## Data:

■ ■ ■ ■ ■

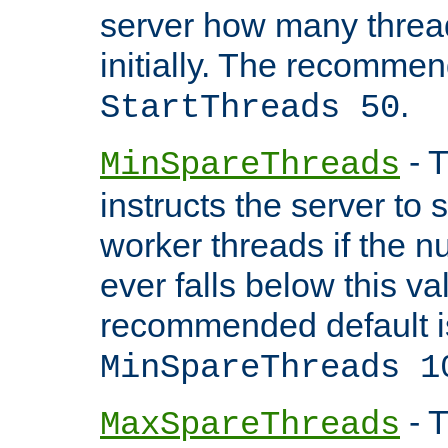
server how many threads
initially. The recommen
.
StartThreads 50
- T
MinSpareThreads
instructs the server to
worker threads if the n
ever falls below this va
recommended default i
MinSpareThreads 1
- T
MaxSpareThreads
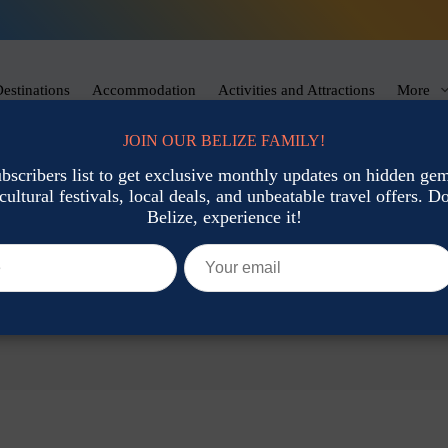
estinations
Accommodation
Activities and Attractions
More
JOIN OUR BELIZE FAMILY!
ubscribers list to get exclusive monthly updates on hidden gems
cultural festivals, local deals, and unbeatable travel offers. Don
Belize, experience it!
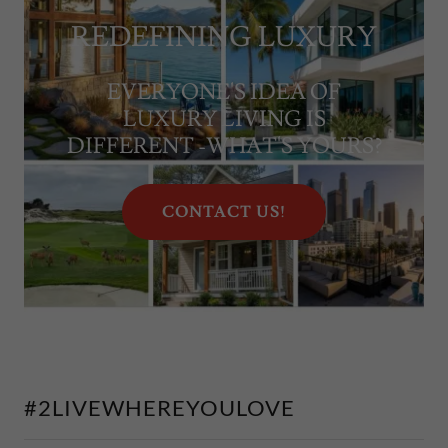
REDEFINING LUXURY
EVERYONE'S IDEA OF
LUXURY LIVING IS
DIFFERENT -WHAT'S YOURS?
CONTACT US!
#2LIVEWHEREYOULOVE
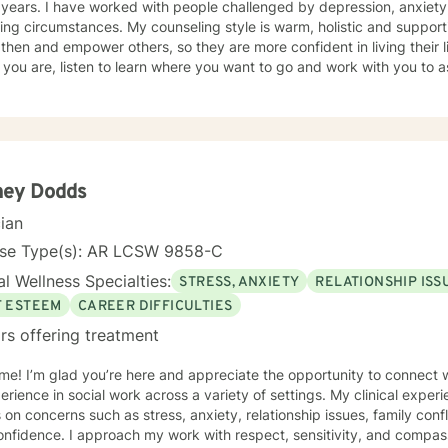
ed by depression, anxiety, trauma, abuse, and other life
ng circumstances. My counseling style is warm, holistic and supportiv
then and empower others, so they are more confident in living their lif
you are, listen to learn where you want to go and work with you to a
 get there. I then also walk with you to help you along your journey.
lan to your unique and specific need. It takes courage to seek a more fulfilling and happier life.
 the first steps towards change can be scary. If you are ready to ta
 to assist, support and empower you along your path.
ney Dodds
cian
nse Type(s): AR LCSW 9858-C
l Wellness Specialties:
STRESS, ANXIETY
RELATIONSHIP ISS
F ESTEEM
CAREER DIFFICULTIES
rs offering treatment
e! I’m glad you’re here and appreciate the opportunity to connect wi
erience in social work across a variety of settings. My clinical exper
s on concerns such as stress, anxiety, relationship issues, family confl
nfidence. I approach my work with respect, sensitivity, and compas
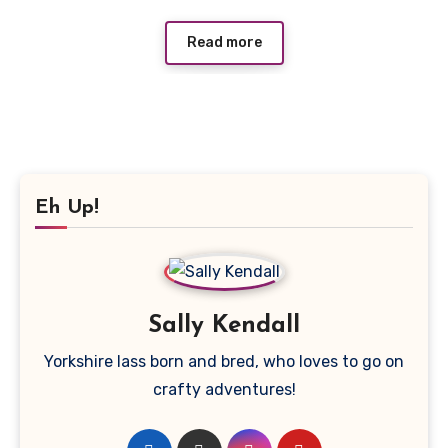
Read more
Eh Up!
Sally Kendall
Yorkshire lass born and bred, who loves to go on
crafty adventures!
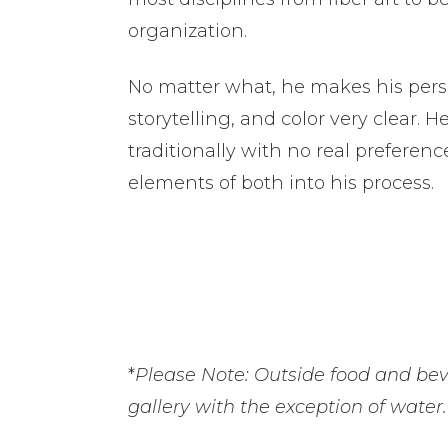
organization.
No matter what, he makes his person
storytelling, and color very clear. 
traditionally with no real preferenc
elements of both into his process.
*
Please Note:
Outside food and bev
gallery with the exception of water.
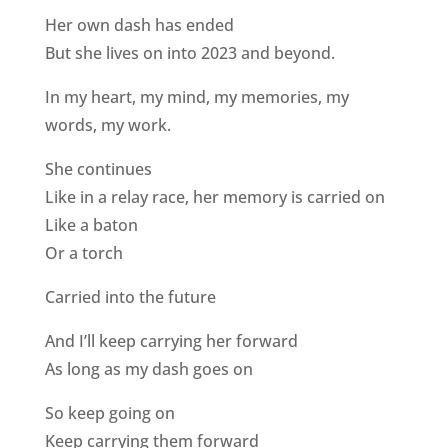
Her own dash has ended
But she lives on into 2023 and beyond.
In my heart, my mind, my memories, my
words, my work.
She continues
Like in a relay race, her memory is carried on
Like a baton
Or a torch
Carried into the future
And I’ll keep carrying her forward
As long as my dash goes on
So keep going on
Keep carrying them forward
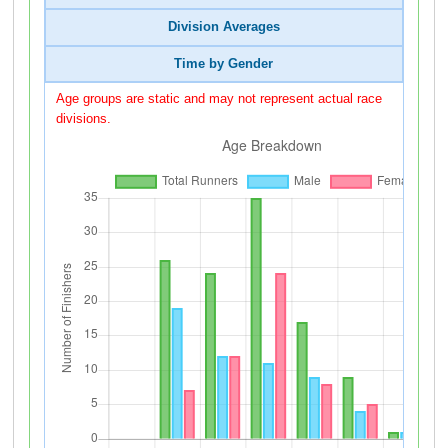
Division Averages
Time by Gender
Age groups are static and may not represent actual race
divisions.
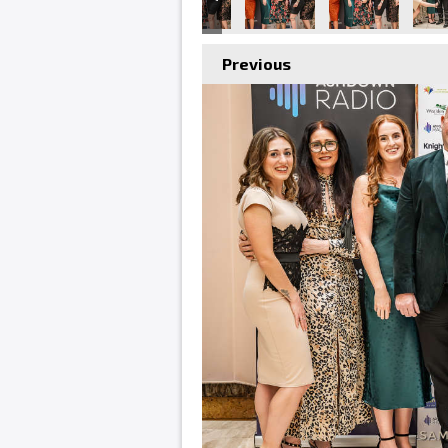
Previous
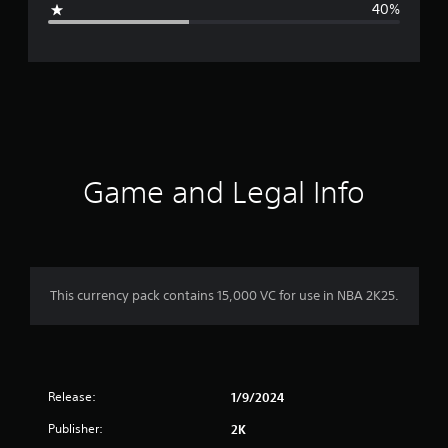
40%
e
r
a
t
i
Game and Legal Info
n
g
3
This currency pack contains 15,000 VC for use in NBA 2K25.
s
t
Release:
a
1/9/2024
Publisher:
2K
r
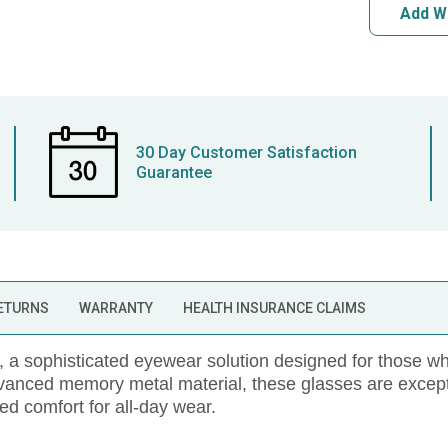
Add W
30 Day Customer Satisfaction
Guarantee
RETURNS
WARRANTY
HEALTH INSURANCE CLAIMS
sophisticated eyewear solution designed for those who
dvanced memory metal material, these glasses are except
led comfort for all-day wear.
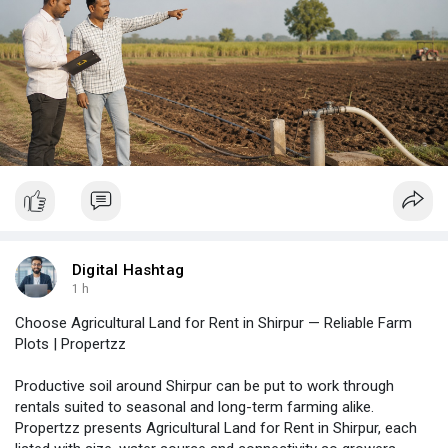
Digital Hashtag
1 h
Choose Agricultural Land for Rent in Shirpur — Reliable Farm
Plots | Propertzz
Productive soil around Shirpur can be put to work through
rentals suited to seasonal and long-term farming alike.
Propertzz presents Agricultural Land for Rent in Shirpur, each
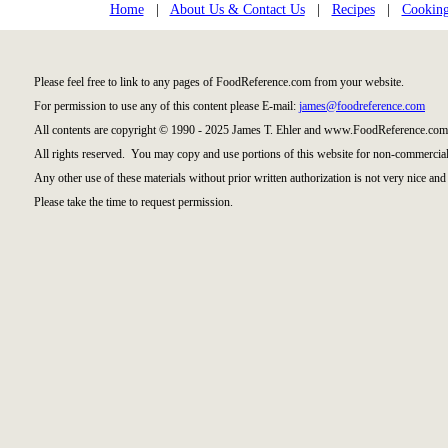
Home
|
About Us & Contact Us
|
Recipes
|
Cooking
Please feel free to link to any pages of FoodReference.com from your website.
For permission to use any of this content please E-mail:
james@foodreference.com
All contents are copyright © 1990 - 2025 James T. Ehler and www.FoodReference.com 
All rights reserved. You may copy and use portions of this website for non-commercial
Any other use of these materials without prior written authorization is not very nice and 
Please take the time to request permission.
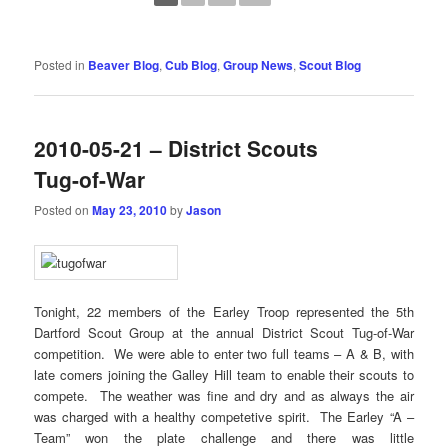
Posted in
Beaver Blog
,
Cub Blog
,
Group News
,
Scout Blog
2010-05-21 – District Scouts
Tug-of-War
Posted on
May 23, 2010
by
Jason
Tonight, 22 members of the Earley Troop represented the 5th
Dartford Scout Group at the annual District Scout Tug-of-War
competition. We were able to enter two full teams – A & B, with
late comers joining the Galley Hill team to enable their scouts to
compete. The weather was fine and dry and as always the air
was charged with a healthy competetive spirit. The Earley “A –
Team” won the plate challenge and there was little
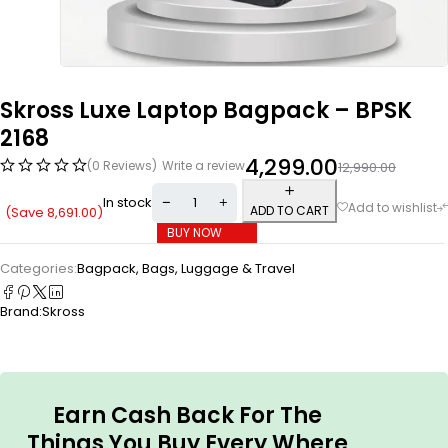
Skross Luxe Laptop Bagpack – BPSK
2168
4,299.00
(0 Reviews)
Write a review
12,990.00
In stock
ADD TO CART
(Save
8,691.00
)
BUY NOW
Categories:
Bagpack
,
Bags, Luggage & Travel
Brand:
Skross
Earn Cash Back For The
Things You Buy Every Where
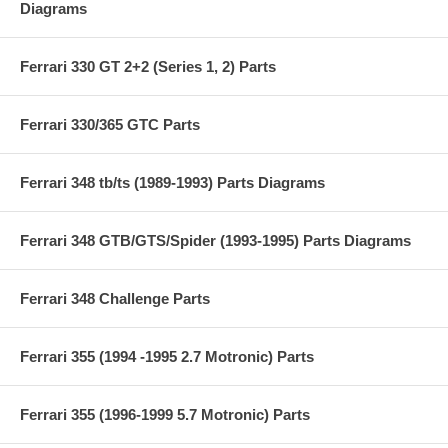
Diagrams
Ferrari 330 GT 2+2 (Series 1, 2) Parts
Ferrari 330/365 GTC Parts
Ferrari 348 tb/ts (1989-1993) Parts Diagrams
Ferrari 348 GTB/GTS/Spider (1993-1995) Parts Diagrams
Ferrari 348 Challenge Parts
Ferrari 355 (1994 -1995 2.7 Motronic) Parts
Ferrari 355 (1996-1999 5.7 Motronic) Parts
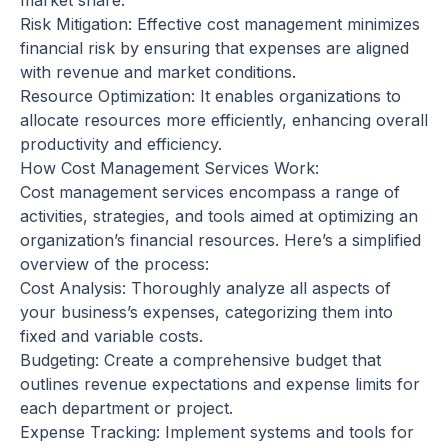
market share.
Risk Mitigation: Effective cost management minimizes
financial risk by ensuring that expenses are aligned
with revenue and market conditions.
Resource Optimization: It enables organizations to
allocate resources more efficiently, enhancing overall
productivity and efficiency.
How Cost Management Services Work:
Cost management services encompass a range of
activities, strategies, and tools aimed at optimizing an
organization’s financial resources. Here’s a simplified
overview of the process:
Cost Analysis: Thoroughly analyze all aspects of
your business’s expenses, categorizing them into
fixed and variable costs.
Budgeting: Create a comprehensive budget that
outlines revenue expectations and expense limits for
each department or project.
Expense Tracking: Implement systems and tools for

■ ■ ■ ■ ■

## What is needed:
Within the entries above, how many lines hold the string "permission"? State the number with no other words.

## Result of the task:
2